SUPPLIED RECORDS: Begin
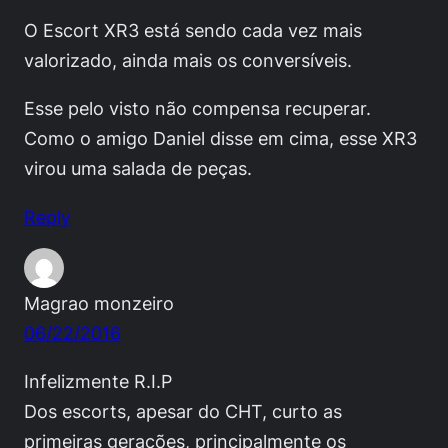
O Escort XR3 está sendo cada vez mais
valorizado, ainda mais os conversíveis.
Esse pelo visto não compensa recuperar.
Como o amigo Daniel disse em cima, esse XR3
virou uma salada de peças.
Reply
Magrao monzeiro
06/22/2016
Infelizmente R.I.P
Dos escorts, apesar do CHT, curto as
primeiras gerações, principalmente os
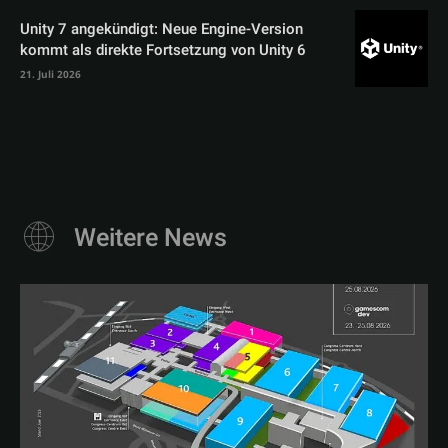
Unity 7 angekündigt: Neue Engine-Version
kommt als direkte Fortsetzung von Unity 6
21. Juli 2026
Weitere News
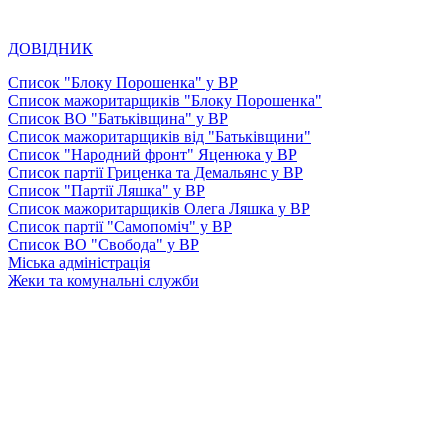
ДОВІДНИК
Список "Блоку Порошенка" у ВР
Список мажоритарщиків "Блоку Порошенка"
Список ВО "Батьківщина" у ВР
Список мажоритарщиків від "Батьківщини"
Список "Народний фронт" Яценюка у ВР
Список партії Гриценка та Демальянс у ВР
Список "Партії Ляшка" у ВР
Список мажоритарщиків Олега Ляшка у ВР
Список партії "Самопоміч" у ВР
Список ВО "Свобода" у ВР
Міська адміністрація
Жеки та комунальні служби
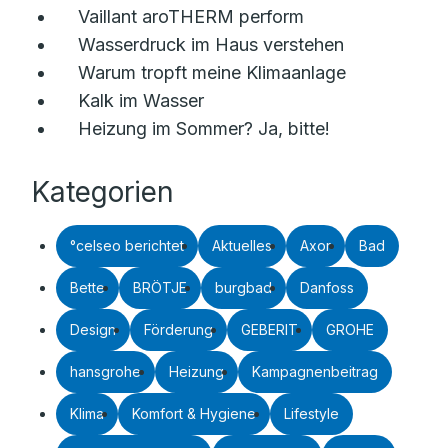
Vaillant aroTHERM perform
Wasserdruck im Haus verstehen
Warum tropft meine Klimaanlage
Kalk im Wasser
Heizung im Sommer? Ja, bitte!
Kategorien
°celseo berichtet
Aktuelles
Axor
Bad
Bette
BRÖTJE
burgbad
Danfoss
Design
Förderung
GEBERIT
GROHE
hansgrohe
Heizung
Kampagnenbeitrag
Klima
Komfort & Hygiene
Lifestyle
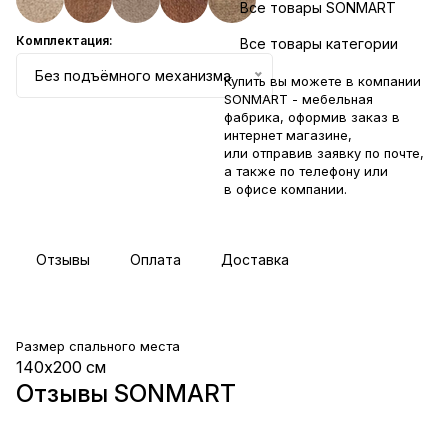
Все товары SONMART
Комплектация:
Все товары категории
Без подъёмного механизма
Купить вы можете в компании
SONMART - мебельная
фабрика, оформив заказ в
интернет магазине,
или отправив заявку по
почте
,
а также по телефону или
в
офисе компании
.
Отзывы
Оплата
Доставка
Размер спального места
140х200 см
Отзывы SONMART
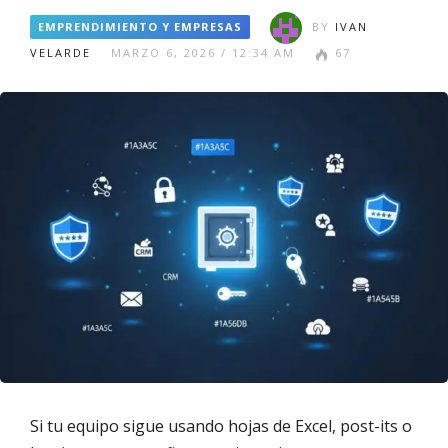
EMPRENDIMIENTO Y EMPRESAS
BY
IVAN
VELARDE
MARZO 6, 2026 / 12:34 AM
67
Si tu equipo sigue usando hojas de Excel, post-its o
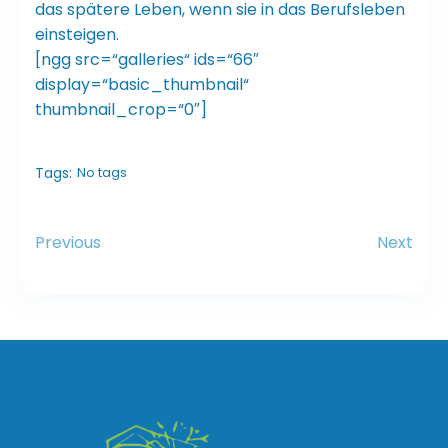
das spätere Leben, wenn sie in das Berufsleben
einsteigen.
[ngg src=“galleries“ ids=“66″
display=“basic_thumbnail“
thumbnail_crop=“0″]
Tags:
No tags
Previous
Next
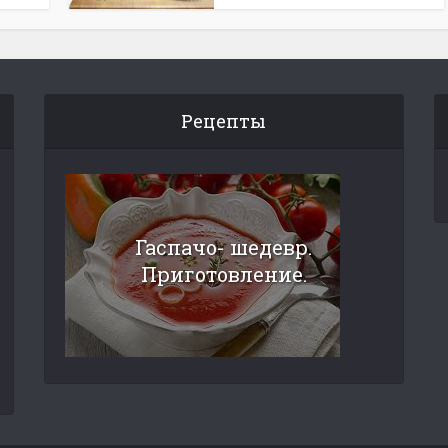
Рецепты
Гаспачо- шедевр.
Приготовление.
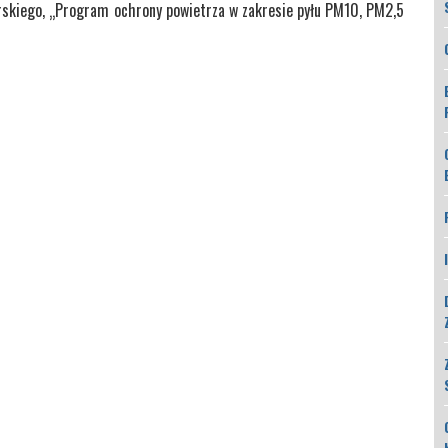
kiego, „Program ochrony powietrza w zakresie pyłu PM10, PM2,5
SUPPLIED RECORDS: End
**PROBLEM REQUIREMENTS**
Copy each record exactly. Leave any images out of the copy.

**TASK SOLUTION**
O Escort XR3 está sendo cada vez mais
valorizado, ainda mais os conversíveis.
Esse pelo visto não compensa recuperar.
Como o amigo Daniel disse em cima, esse XR3
virou uma salada de peças.
Reply
Magrao monzeiro
06/22/2016
Infelizmente R.I.P
Dos escorts, apesar do CHT, curto as
primeiras gerações, principalmente os
Unity 7 angekündigt: Neue Engine-Version
kommt als direkte Fortsetzung von Unity 6
21. Juli 2026
Weitere News
ДОВІДНИК
Список "Блоку Порошенка" у ВР
Список мажоритарщиків "Блоку Порошенка"
Список ВО "Батьківщина" у ВР
Список мажоритарщиків від "Батьківщини"
Список "Народний фронт" Яценюка у ВР
Список партії Гриценка та Демальянс у ВР
Список "Партії Ляшка" у ВР
Список мажоритарщиків Олега Ляшка у ВР
Список партії "Самопоміч" у ВР
Список ВО "Свобода" у ВР
Міська адміністрація
Жеки та комунальні служби
Vaillant aroTHERM perform
Wasserdruck im Haus verstehen
Warum tropft meine Klimaanlage
Kalk im Wasser
Heizung im Sommer? Ja, bitte!
Kategorien
°celseo berichtet
Aktuelles
Axor
Bad
Bette
BRÖTJE
burgbad
Danfoss
Design
Förderung
GEBERIT
GROHE
hansgrohe
Heizung
Kampagnenbeitrag
Klima
Komfort & Hygiene
Lifestyle
Все товары SONMART
Комплектация:
Все товары категории
Без подъёмного механизма
Купить вы можете в компании
SONMART - мебельная
фабрика, оформив заказ в
интернет магазине,
или отправив заявку по
почте
,
а также по телефону или
в
офисе компании
.
Отзывы
Оплата
Доставка
Размер спального места
140х200 см
Отзывы SONMART
EMPRENDIMIENTO Y EMPRESAS
BY
IVAN
VELARDE
MARZO 6, 2026 / 12:34 AM
67
Si tu equipo sigue usando hojas de Excel, post-its o
das spätere Leben, wenn sie in das Berufsleben
einsteigen.
[ngg src=“galleries“ ids=“66″
display=“basic_thumbnail“
thumbnail_crop=“0″]
Tags:
No tags
Previous
Next
Рецепты
Гаспачо- шедевр.
Приготовление.
kiego, „Program ochrony powietrza w zakresie pyłu PM10, PM2,5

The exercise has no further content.